Нежный голос окликал его: «Джон, Джон», — из камина появлялась фея Сверчок в таком же платье, в таком же белом чепчике, как Мери, и рассказывала Джону о ней, напоминала всю их прошедшую жизнь… Ружье выпадало из рук Джона, он клялся все простить жене. И конечно, в финале выяснялось, что незнакомец — сын старого Калеба, жених Мэй, вернувшийся из дальних странствий. Начиналась рождественская пляска. Слепая играла на арфе, Мэй танцевала с женихом, Джон стоял у камина рядом с женой, Калеб робко улыбался, не веря своему счастью. Входил Текльтон — непривычный, оттаявший: «Друзья… у меня дома пусто и жутко… У меня нет даже сверчка на печи — я их всех распугал», — и, подхватив няньку Тилли, раскаявшийся злодей неумело кружился с нею в танце.

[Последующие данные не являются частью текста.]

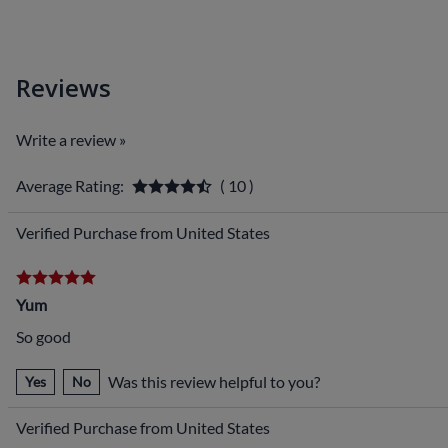
Reviews
Write a review »
Average Rating:
( 10 )
Verified Purchase from United States
Yum
So good
Was this review helpful to you?
Yes
No
Verified Purchase from United States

Сюжет был несложен и наивен. Молодые актеры рассказывали о добре, счастье, о великой силе любви отца к {88} дочери, мужа к жене, женщины к ребенку. Зрительный зал хохотал, плакал, вскрикивал, когда Джон брался за ружье, по-детски радовался раскаянию Текльтона. Единение публики и актеров было абсолютным. А в зале мелькали бинты и повязки. Шел ноябрь 1914 года — первая мировая война. Ежедневно в газетах печатали длинные списки убитых, раненых и пропавших без вести. На фронте применялось новое оружие: людей душили газами, первые неуклюжие танки шли на вражеские окопы, над окопами появлялись непривычные еще самолеты. По рукам ходила «Окопная правда» — газета большевиков.

А в далекой от фронта Москве шла своя жизнь, и в жизни этой был «Сверчок на печи». Попав на этот спектакль, в царство добра и торжествующей справедливости, люди словно забывали о войне, о Распутине, о бурных дебатах в Государственной думе, обо всем том большом и грозном, что стояло у порога. Спектакль учил их — будьте всегда такими, будьте братьями, любите друг друга. Учил тому, о чем всегда мечтал Сулержицкий.

Эта вера в добро, в «прекрасного человека» пронизывала все его спектакли. Но до конца последовательной она могла быть лишь в «Сверчке»: «Праздник мира» оказывался крушением праздника, и с еще большей силой это противоречие мечты и жизни, крушение мечты в жизни раскрывалось в следующем после «Сверчка» спектакле студии, в «Потопе».

Пьеса Г. Бергера выхватывает несколько часов из жизни очень средних, очень обыкновенных американцев Действие происходит в баре, в провинциальном городке. Ежедневно там собираются обычные посетители: резонер и пропойца, бывший адвокат О’Нейль, проститутка Лиззи, разорившийся маклер и разоривший его богач. Слуга-негр разносит обычные порции джина и виски, бар живет перебранками, сплетнями, слухами, которые повторяются изо дня в день.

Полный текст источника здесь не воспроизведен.